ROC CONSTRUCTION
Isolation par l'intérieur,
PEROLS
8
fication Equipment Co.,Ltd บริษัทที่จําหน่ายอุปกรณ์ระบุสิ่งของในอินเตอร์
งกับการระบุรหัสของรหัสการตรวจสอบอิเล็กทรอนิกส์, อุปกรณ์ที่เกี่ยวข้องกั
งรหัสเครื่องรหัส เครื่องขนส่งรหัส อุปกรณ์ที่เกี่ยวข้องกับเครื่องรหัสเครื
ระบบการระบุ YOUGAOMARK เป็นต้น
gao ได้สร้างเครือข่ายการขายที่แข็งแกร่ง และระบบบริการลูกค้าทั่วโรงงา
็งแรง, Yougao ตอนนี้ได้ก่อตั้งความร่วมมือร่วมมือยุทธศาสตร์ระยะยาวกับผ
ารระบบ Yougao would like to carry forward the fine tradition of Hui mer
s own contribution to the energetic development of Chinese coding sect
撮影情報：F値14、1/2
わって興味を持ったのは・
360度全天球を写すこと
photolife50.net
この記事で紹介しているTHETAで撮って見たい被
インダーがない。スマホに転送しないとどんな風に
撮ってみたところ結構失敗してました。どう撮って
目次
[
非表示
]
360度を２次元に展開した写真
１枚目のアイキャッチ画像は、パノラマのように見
--
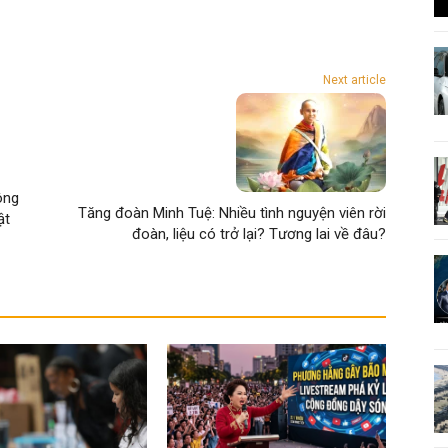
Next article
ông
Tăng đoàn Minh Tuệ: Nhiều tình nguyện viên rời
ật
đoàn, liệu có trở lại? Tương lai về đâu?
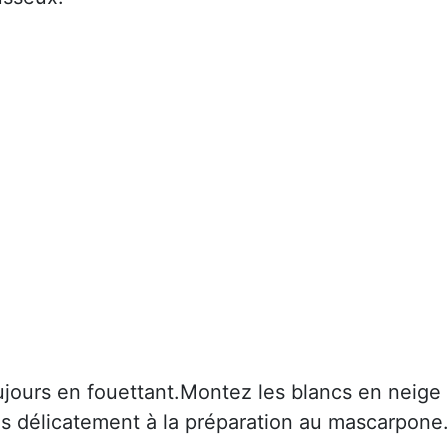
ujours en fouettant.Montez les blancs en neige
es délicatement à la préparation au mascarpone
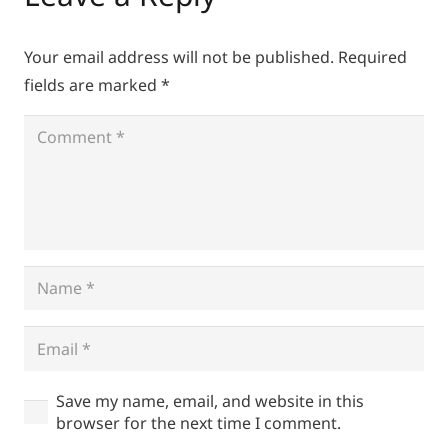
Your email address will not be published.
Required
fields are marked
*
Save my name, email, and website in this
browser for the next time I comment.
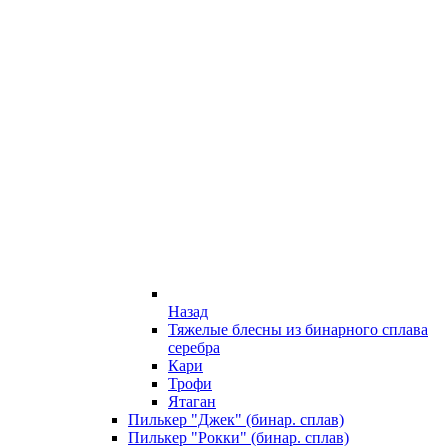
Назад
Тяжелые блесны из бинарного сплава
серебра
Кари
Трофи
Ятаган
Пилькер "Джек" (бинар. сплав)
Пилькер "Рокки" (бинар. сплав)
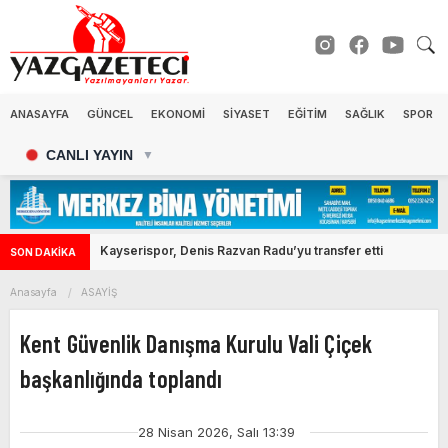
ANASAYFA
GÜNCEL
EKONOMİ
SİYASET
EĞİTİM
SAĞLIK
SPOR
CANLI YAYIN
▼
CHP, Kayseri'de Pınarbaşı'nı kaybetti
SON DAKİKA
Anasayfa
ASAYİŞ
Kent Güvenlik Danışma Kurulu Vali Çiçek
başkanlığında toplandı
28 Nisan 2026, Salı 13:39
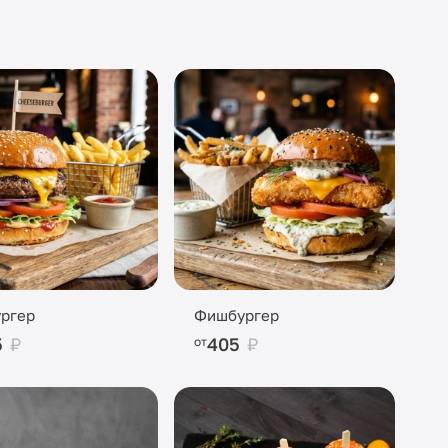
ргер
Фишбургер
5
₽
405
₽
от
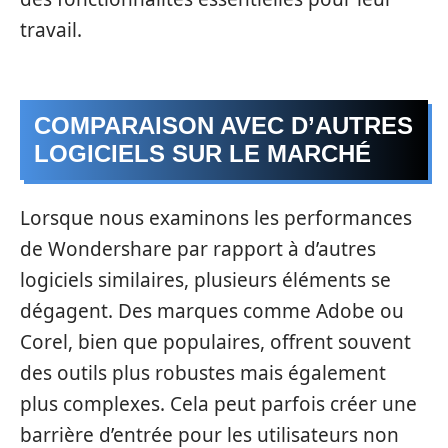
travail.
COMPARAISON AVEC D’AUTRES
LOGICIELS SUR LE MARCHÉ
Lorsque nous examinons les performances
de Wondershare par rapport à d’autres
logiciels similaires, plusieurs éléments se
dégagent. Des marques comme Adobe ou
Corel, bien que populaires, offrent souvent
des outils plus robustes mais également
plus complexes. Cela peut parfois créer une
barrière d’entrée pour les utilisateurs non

**ASSIGNMENT:**
Retype exactly the span of lines from the one with "Lorsque nous examinons les performances" through the one with "barrière d’entrée pour les utilisateurs non"; include both ends and omit the rest of the material.

**EXERCISE OUTPUT:**
Lorsque nous examinons les performances
de Wondershare par rapport à d’autres
logiciels similaires, plusieurs éléments se
dégagent. Des marques comme Adobe ou
Corel, bien que populaires, offrent souvent
des outils plus robustes mais également
plus complexes. Cela peut parfois créer une
barrière d’entrée pour les utilisateurs non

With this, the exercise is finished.